─── SUPPLIED DATA

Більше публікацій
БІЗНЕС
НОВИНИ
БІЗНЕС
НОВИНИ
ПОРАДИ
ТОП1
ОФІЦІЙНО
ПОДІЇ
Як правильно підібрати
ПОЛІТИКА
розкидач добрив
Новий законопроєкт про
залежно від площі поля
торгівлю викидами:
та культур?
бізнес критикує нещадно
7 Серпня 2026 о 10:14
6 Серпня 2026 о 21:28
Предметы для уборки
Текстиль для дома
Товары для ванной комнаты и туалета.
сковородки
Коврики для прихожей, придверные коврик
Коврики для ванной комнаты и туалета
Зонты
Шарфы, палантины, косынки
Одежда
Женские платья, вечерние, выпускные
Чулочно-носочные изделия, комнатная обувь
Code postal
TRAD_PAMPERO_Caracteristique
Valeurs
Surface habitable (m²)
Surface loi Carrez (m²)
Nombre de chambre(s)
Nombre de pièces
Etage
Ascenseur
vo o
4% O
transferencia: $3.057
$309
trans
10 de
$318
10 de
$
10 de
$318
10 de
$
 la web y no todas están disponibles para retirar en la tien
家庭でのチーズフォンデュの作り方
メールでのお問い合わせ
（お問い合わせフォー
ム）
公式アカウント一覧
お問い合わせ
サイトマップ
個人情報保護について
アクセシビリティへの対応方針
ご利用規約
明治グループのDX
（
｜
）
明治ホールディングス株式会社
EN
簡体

──────

#### PROBLEM TO WORK ON:
What you copy should begin at the line with "Nombre de chambre(s)" and end at the final line of the listing, each line exactly as it is.

#### RESPONSE AREA:
Nombre de chambre(s)
Nombre de pièces
Etage
Ascenseur
vo o
4% O
transferencia: $3.057
$309
trans
10 de
$318
10 de
$
10 de
$318
10 de
$
 la web y no todas están disponibles para retirar en la tien
家庭でのチーズフォンデュの作り方
メールでのお問い合わせ
（お問い合わせフォー
ム）
公式アカウント一覧
お問い合わせ
サイトマップ
個人情報保護について
アクセシビリティへの対応方針
ご利用規約
明治グループのDX
（
｜
）
明治ホールディングス株式会社
EN
簡体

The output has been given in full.